> **Aim of the task**:
For each line below that holds the word "นนำท", make a copy.
━━━ Data provided
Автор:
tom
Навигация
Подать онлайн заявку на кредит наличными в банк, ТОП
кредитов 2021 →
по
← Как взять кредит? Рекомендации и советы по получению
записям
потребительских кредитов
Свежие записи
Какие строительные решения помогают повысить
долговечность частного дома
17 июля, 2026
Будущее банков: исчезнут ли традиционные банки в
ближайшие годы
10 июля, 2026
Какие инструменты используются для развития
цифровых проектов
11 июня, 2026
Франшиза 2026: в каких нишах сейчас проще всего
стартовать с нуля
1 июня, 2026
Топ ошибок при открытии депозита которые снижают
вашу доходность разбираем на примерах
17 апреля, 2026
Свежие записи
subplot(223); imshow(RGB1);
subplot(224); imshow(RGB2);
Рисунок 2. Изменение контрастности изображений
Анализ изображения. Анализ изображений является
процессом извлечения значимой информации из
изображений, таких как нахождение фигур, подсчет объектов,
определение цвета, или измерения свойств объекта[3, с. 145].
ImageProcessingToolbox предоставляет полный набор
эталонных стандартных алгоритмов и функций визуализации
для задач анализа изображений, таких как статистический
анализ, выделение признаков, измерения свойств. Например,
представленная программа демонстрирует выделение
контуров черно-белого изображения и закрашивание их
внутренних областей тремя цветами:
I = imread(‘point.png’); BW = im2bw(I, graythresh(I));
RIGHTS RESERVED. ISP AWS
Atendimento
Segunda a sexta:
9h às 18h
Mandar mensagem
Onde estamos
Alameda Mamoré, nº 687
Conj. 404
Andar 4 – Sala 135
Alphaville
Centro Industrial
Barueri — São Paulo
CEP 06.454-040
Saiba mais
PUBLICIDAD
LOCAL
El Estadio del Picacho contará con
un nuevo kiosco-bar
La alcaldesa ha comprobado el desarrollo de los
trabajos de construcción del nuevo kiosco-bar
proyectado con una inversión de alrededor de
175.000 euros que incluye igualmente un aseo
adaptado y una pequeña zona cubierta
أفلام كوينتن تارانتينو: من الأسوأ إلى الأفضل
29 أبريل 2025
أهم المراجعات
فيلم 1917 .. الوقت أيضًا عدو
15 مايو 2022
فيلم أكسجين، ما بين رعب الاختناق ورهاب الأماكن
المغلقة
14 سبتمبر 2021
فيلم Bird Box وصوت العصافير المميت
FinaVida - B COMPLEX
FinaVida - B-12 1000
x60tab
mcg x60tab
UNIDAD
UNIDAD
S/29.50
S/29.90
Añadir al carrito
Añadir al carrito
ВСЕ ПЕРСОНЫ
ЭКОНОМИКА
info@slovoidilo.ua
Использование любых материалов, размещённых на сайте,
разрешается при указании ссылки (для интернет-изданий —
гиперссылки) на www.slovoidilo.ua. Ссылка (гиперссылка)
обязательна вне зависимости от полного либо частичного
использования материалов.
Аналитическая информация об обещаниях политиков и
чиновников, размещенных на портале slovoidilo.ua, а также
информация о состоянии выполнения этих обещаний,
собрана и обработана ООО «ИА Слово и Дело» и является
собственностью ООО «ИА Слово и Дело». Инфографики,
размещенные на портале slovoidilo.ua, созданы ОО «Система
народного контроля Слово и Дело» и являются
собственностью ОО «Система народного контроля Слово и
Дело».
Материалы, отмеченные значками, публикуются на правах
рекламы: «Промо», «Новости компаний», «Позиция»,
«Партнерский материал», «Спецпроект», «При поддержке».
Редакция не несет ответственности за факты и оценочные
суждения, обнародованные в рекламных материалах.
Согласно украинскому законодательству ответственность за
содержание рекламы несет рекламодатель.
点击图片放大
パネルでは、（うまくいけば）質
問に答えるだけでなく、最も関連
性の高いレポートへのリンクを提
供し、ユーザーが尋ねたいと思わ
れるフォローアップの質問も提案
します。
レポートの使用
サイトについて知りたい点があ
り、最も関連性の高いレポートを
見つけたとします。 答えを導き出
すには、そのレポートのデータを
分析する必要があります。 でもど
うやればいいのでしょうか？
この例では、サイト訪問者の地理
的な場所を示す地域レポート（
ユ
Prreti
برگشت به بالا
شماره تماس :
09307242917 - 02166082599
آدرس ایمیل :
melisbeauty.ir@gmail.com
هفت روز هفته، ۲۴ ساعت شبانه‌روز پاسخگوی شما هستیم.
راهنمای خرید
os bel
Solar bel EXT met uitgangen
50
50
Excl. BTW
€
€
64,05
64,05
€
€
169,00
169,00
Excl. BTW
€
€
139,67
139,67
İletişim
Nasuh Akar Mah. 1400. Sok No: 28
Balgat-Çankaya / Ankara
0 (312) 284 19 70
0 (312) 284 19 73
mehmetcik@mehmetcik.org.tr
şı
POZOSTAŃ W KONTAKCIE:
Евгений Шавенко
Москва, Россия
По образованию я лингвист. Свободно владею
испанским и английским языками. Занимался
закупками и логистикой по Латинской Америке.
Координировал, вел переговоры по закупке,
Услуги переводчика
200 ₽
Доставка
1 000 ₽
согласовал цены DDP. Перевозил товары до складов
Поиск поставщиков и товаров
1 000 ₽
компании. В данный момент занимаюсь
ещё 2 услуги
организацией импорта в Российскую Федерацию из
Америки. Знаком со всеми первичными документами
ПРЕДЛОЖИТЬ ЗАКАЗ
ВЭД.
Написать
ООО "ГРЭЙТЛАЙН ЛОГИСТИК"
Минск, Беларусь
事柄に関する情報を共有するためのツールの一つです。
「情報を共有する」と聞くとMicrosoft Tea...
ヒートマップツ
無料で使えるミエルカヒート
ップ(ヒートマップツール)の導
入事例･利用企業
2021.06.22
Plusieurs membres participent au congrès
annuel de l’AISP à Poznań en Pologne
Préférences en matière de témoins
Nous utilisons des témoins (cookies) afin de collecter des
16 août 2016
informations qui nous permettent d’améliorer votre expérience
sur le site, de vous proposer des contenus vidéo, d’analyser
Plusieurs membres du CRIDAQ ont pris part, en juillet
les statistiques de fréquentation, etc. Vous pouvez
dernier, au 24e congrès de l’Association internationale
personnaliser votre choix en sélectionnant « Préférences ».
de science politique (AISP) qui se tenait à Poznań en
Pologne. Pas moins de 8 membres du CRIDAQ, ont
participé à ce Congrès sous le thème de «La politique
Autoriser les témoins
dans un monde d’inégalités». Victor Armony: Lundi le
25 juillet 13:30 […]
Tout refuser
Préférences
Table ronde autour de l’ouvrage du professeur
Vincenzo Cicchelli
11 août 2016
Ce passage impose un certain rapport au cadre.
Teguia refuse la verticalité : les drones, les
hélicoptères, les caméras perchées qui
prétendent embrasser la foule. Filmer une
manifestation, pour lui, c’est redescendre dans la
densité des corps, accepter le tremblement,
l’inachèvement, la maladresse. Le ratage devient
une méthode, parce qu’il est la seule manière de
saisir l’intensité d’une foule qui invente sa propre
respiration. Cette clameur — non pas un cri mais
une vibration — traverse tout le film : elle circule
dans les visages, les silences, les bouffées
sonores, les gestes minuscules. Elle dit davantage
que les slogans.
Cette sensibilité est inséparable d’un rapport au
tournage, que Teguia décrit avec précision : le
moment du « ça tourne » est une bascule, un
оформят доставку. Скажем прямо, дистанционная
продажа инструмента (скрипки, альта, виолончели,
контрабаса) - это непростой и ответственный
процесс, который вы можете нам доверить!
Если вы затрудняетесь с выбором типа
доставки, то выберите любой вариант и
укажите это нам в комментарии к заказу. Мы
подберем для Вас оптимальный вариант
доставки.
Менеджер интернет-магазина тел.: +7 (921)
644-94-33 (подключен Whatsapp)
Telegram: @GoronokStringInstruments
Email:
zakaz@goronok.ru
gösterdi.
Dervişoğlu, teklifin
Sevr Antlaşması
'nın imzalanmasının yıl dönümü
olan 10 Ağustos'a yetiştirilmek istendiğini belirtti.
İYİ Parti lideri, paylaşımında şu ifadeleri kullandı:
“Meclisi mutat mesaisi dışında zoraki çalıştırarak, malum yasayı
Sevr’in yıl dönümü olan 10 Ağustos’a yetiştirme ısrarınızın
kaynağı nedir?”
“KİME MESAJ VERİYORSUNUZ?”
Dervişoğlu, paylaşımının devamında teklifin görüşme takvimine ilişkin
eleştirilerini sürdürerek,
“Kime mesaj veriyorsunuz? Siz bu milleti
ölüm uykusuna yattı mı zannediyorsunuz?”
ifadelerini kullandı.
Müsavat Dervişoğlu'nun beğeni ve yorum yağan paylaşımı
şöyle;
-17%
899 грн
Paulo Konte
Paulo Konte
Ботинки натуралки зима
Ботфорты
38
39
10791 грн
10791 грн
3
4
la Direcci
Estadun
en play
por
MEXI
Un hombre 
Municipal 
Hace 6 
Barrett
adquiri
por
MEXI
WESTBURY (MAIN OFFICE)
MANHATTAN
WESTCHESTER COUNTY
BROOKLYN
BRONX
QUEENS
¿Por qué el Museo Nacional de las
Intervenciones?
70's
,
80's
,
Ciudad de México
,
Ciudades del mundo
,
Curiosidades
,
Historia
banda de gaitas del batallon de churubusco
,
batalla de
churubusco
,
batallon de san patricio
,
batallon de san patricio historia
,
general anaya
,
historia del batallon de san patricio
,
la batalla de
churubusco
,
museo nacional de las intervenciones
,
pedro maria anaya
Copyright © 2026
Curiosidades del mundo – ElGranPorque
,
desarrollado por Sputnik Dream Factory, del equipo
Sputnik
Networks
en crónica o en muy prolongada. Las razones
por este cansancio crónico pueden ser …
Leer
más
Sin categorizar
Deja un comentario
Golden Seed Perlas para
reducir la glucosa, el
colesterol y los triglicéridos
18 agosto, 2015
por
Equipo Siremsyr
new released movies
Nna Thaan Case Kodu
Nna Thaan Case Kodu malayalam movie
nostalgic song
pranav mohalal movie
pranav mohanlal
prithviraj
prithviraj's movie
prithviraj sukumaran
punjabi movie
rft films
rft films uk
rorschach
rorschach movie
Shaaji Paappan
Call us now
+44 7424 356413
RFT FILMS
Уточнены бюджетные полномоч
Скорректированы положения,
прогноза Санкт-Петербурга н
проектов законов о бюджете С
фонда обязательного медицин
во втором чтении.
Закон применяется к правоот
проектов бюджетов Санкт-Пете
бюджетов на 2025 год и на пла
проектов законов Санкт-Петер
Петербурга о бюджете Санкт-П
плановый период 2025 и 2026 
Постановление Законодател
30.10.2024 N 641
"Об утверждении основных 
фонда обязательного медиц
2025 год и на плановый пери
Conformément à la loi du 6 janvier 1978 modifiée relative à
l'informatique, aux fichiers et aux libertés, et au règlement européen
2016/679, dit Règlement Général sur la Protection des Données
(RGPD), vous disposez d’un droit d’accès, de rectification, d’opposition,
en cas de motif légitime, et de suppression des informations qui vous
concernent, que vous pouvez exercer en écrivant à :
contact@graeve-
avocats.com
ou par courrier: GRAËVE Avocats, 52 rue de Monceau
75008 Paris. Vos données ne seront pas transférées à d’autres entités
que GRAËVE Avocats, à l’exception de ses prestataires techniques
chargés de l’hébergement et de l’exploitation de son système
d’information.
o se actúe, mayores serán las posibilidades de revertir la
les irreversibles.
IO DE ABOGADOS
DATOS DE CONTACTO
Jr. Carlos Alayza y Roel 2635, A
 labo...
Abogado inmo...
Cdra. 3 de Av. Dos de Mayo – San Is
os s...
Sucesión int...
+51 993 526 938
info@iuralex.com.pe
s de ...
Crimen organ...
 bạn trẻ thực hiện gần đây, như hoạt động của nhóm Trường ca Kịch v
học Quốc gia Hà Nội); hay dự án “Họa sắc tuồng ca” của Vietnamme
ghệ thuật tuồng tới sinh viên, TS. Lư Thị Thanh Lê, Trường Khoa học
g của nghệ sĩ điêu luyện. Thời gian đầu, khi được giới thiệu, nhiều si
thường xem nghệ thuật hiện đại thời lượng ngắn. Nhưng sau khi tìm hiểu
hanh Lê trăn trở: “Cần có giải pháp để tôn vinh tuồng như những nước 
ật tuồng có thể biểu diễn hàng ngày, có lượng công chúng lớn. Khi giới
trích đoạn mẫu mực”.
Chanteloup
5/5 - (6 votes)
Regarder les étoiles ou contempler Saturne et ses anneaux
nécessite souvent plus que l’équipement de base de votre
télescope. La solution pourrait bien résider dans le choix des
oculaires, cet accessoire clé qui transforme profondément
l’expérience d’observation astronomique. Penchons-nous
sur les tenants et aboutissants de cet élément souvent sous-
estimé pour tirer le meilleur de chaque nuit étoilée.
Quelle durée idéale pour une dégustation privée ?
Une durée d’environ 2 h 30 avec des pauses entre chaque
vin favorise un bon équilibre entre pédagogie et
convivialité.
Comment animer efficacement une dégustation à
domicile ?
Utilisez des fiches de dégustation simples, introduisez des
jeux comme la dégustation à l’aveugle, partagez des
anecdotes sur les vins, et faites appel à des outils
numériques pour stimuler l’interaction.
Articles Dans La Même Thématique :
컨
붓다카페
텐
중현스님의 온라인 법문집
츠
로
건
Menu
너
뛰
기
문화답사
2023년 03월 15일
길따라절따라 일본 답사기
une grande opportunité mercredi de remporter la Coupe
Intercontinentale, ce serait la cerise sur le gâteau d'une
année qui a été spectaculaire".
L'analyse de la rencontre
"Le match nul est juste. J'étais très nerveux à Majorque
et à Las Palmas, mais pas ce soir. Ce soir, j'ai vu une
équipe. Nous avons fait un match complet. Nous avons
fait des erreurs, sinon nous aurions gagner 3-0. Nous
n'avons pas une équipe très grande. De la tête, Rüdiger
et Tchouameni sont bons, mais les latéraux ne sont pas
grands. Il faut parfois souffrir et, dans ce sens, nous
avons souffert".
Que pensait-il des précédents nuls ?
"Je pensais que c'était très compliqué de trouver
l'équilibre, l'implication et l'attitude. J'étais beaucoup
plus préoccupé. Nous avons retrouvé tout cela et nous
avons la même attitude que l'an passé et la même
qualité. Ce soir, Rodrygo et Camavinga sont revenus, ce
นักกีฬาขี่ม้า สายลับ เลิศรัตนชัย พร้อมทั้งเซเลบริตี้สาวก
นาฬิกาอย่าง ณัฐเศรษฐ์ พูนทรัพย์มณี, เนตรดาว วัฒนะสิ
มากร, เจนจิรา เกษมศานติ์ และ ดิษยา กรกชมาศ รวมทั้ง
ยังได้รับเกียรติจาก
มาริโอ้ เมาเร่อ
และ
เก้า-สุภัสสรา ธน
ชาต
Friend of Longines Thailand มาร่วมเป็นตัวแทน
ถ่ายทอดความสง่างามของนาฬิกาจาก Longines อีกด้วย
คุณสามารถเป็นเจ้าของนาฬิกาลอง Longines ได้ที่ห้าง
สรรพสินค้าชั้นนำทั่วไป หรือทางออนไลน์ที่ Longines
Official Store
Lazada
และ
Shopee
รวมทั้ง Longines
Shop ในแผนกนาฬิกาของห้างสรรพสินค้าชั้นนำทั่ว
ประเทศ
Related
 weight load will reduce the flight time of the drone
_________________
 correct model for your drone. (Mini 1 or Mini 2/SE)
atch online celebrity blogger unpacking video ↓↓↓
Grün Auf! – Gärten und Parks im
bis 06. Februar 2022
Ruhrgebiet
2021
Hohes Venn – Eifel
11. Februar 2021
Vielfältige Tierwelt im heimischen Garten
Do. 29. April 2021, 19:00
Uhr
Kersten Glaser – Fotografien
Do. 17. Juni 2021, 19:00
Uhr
━━━━━━
> **Response area**:
สรรพสินค้าชั้นนำทั่วไป หรือทางออนไลน์ที่ Longines
Shop ในแผนกนาฬิกาของห้างสรรพสินค้าชั้นนำทั่ว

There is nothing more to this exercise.